As the new anti-corruption act, also known as Kim Young-ran law, will take effect on Sept. 28, Korean society will face a test as to whether it will break this practice or not. According to the law, those covered by the act will face criminal punishments for having received — or demanded — a bribe worth 1 million won ($853) or more than 3 million won over a single year. If bribes are linked to their jobs, smaller amounts will also be punished.
The government’s enforcement ordinance however, will make some exceptions. Meals worth 30,000 won, gifts worth 50,000 won and funeral and wedding gifts worth 100,000 won will be allowed in order to maintain social exchanges in everyday life.
The Kim Young-ran law will also be applied to the spouses of public servants, teachers and journalists. It is expected to cover about 5 million people.
Though lawmakers and civic groups are excluded from the law because they work to petition for the public good.
This is where the controversy begins. While the National Assembly is excluded, private media companies and private schools are targeted by the law. A constitutional petition was filed to argue that the law is excessive and the matter will eventually be determined by the Constitutional Court.
Another controversy concerns the economy.
Farmers, fishermen and flower farmers argue that the law will discourage domestic consumption. The Hanwoo Association — a group of local beef producers — said the law will encourage the consumption of imported beef, while fruit farmers worry that sales of expensive fruits will decrease.
President Park Geun-hye even said, “I am very concerned that the law, if enforced as it is, will discourage our economy too much.” The concern is that our already lackluster economy will further lose its steam.
Despite these worries, the public responded coldly, questioning whether it is okay to allow a public servant, teacher and journalist to receive up to 3 million won in gifts each year simply because these gifts are not related to their jobs.
In many other advanced economies, “going Dutch” is a norm.

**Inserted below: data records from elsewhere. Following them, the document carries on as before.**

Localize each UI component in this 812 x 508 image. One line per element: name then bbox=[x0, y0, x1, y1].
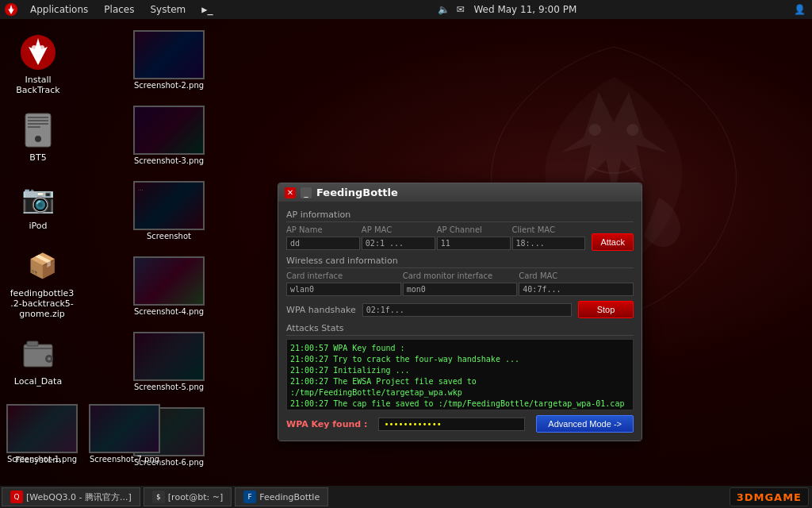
bt5-label: BT5 bbox=[29, 152, 46, 163]
terminal-launch[interactable]: ▶_ bbox=[193, 0, 220, 19]
log-line-1: 21:00:27 Try to crack the four-way hands… bbox=[290, 354, 630, 365]
svg-rect-13 bbox=[24, 348, 52, 349]
feedingbottle-dialog: ✕ _ FeedingBottle AP information AP Name… bbox=[278, 183, 642, 441]
wpa-handshake-label: WPA handshake bbox=[286, 305, 356, 315]
desktop-icon-bt5[interactable]: BT5 bbox=[6, 108, 70, 166]
advanced-mode-button[interactable]: Advanced Mode -> bbox=[536, 415, 634, 433]
screenshot-4-thumb bbox=[133, 256, 205, 306]
card-monitor-header: Card monitor interface bbox=[403, 271, 518, 280]
taskbar-webqq[interactable]: Q [WebQQ3.0 - 腾讯官方...] bbox=[2, 487, 140, 506]
wpa-key-found-value: •••••••••••• bbox=[378, 418, 525, 431]
kali-logo-panel bbox=[3, 2, 19, 17]
panel-left: Applications Places System ▶_ bbox=[0, 0, 221, 19]
dialog-title: FeedingBottle bbox=[316, 187, 398, 198]
wpa-handshake-section: WPA handshake 02:1f... Stop bbox=[286, 301, 634, 318]
3dmgame-text: 3DMGAME bbox=[737, 491, 802, 503]
dialog-titlebar: ✕ _ FeedingBottle bbox=[278, 183, 642, 202]
screenshot-5-icon[interactable]: Screenshot-5.png bbox=[133, 332, 205, 391]
card-interface-value: wlan0 bbox=[286, 283, 401, 296]
screenshot-5-label: Screenshot-5.png bbox=[134, 383, 204, 391]
svg-point-11 bbox=[35, 136, 41, 142]
ap-info-row: AP Name AP MAC AP Channel Client MAC dd … bbox=[286, 225, 634, 251]
attacks-stats-label: Attacks Stats bbox=[286, 323, 634, 336]
screenshot-4-icon[interactable]: Screenshot-4.png bbox=[133, 256, 205, 316]
kali-dragon-icon bbox=[19, 33, 57, 71]
desktop-icon-ipod[interactable]: 📷 iPod bbox=[6, 176, 70, 234]
svg-rect-10 bbox=[28, 126, 40, 128]
wireless-info-section: Wireless card information Card interface… bbox=[286, 256, 634, 296]
dialog-close-button[interactable]: ✕ bbox=[285, 187, 296, 198]
menu-system[interactable]: System bbox=[142, 0, 193, 19]
attacks-stats-section: Attacks Stats 21:00:57 WPA Key found : 2… bbox=[286, 323, 634, 410]
desktop: Applications Places System ▶_ 🔈 ✉ Wed Ma… bbox=[0, 0, 812, 508]
desktop-icon-local-data[interactable]: Local_Data bbox=[6, 332, 70, 390]
ap-mac-value: 02:1 ... bbox=[362, 237, 435, 250]
card-mac-value: 40:7f... bbox=[519, 283, 634, 296]
screenshot-7-thumb bbox=[89, 404, 160, 453]
panel-right: 👤 bbox=[794, 4, 812, 15]
screenshot-icon[interactable]: ... Screenshot bbox=[133, 181, 205, 241]
taskbar-right: 3DMGAME bbox=[730, 487, 812, 506]
taskbar-terminal[interactable]: $ [root@bt: ~] bbox=[144, 487, 232, 506]
screenshot-3-icon[interactable]: Screenshot-3.png bbox=[133, 106, 205, 165]
dialog-minimize-button[interactable]: _ bbox=[301, 187, 312, 198]
panel-center: 🔈 ✉ Wed May 11, 9:00 PM bbox=[221, 4, 794, 15]
screenshot-3-label: Screenshot-3.png bbox=[134, 156, 204, 165]
feedingbottle-zip-label: feedingbottle3.2-backtrack5-gnome.zip bbox=[10, 288, 75, 320]
svg-rect-14 bbox=[27, 341, 38, 346]
datetime: Wed May 11, 9:00 PM bbox=[473, 4, 576, 15]
screenshot-7-label: Screenshot-7.png bbox=[90, 455, 159, 464]
log-line-0: 21:00:57 WPA Key found : bbox=[290, 343, 630, 354]
speaker-icon: 🔈 bbox=[438, 4, 450, 15]
svg-point-5 bbox=[40, 45, 44, 50]
desktop-icon-feedingbottle-zip[interactable]: 📦 feedingbottle3.2-backtrack5-gnome.zip bbox=[6, 244, 78, 323]
svg-point-4 bbox=[32, 45, 36, 50]
screenshot-7-icon[interactable]: Screenshot-7.png bbox=[89, 404, 160, 464]
bottom-left-screenshots: Screenshot-1.png Screenshot-7.png bbox=[6, 404, 160, 476]
zip-icon: 📦 bbox=[23, 247, 61, 285]
card-mac-header: Card MAC bbox=[519, 271, 634, 280]
svg-rect-7 bbox=[28, 117, 48, 118]
menu-applications[interactable]: Applications bbox=[22, 0, 96, 19]
desktop-icon-install-backtrack[interactable]: Install BackTrack bbox=[6, 30, 70, 98]
svg-point-1 bbox=[626, 124, 638, 136]
screenshot-label: Screenshot bbox=[147, 232, 191, 241]
feedingbottle-task-icon: F bbox=[243, 491, 256, 503]
attack-button[interactable]: Attack bbox=[592, 233, 634, 251]
menu-places[interactable]: Places bbox=[96, 0, 142, 19]
ap-name-value: dd bbox=[286, 237, 360, 250]
local-data-label: Local_Data bbox=[14, 376, 62, 387]
wireless-headers: Card interface Card monitor interface Ca… bbox=[286, 271, 634, 280]
ap-headers: AP Name AP MAC AP Channel Client MAC bbox=[286, 225, 585, 234]
screenshot-2-thumb bbox=[133, 30, 205, 79]
ap-name-header: AP Name bbox=[286, 225, 360, 234]
ap-info-data: AP Name AP MAC AP Channel Client MAC dd … bbox=[286, 225, 585, 250]
mail-icon: ✉ bbox=[456, 4, 464, 15]
wpa-key-found-label: WPA Key found : bbox=[286, 419, 367, 429]
log-area[interactable]: 21:00:57 WPA Key found : 21:00:27 Try to… bbox=[286, 339, 634, 410]
top-panel: Applications Places System ▶_ 🔈 ✉ Wed Ma… bbox=[0, 0, 812, 19]
screenshot-2-label: Screenshot-2.png bbox=[134, 81, 204, 90]
taskbar-feedingbottle[interactable]: F FeedingBottle bbox=[235, 487, 328, 506]
ap-info-label: AP information bbox=[286, 210, 634, 222]
bt5-icon bbox=[19, 111, 57, 149]
wpa-handshake-value: 02:1f... bbox=[362, 303, 572, 317]
screenshot-1-icon[interactable]: Screenshot-1.png bbox=[6, 404, 78, 464]
log-line-3: 21:00:27 The EWSA Project file saved to … bbox=[290, 376, 630, 398]
wireless-info-label: Wireless card information bbox=[286, 256, 634, 268]
ap-channel-header: AP Channel bbox=[437, 225, 511, 234]
log-line-5: 21:00:26 A four-way handshake was succes… bbox=[290, 410, 630, 410]
screenshot-5-thumb bbox=[133, 332, 205, 381]
stop-button[interactable]: Stop bbox=[578, 301, 634, 318]
ap-client-mac-header: Client MAC bbox=[512, 225, 586, 234]
screenshot-2-icon[interactable]: Screenshot-2.png bbox=[133, 30, 205, 90]
taskbar-webqq-label: [WebQQ3.0 - 腾讯官方...] bbox=[26, 491, 132, 503]
camera-icon: 📷 bbox=[19, 179, 57, 217]
ap-values: dd 02:1 ... 11 18:... bbox=[286, 237, 585, 250]
wireless-values: wlan0 mon0 40:7f... bbox=[286, 283, 634, 296]
dialog-body: AP information AP Name AP MAC AP Channel… bbox=[278, 202, 642, 441]
local-data-icon bbox=[19, 335, 57, 373]
install-backtrack-label: Install BackTrack bbox=[10, 75, 67, 95]
user-icon: 👤 bbox=[794, 4, 806, 15]
screenshot-3-thumb bbox=[133, 106, 205, 155]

There is no room for influence-peddling. Singapore had a history of corruption, but it was able to reinforce national competitiveness with a strong anti-corruption policy when it became independent from Malaysia in 1965. Today, its national income per capita is about $60,000. Countries with high transparency have high national incomes. It is evident that transparency leads to higher economic efficiency instead of gift-giving or the social cost of bribes.
In fact, the public servants’ community in Korea is more transparent than before, largely because their public pensions are stable and their employment is guaranteed. The Hyundai Research Institute also predicted that the demands for gifts will only go down by 0.86 percent, even after the law takes effect.
If so, the law should be considered as a bitter but necessary pill that will upgrade the Korean economy while restoring people’s trust in public institutions. As transparency goes up, so too will economic efficiency.
Just as lawmakers must also follow traffic rules, they must similarly obey this law. There can be no exceptions.
This will reinforce the effectiveness of the law, rather than granting prerogatives to lawmakers.
If some problems arise down the road, we can surely find reasonable and pragmatic solutions.
JoongAng Ilbo, Jun. 13, Page 28
*The author is an editorial writer of the JoongAng Ilbo and the head of the Economic Research Institute of the paper.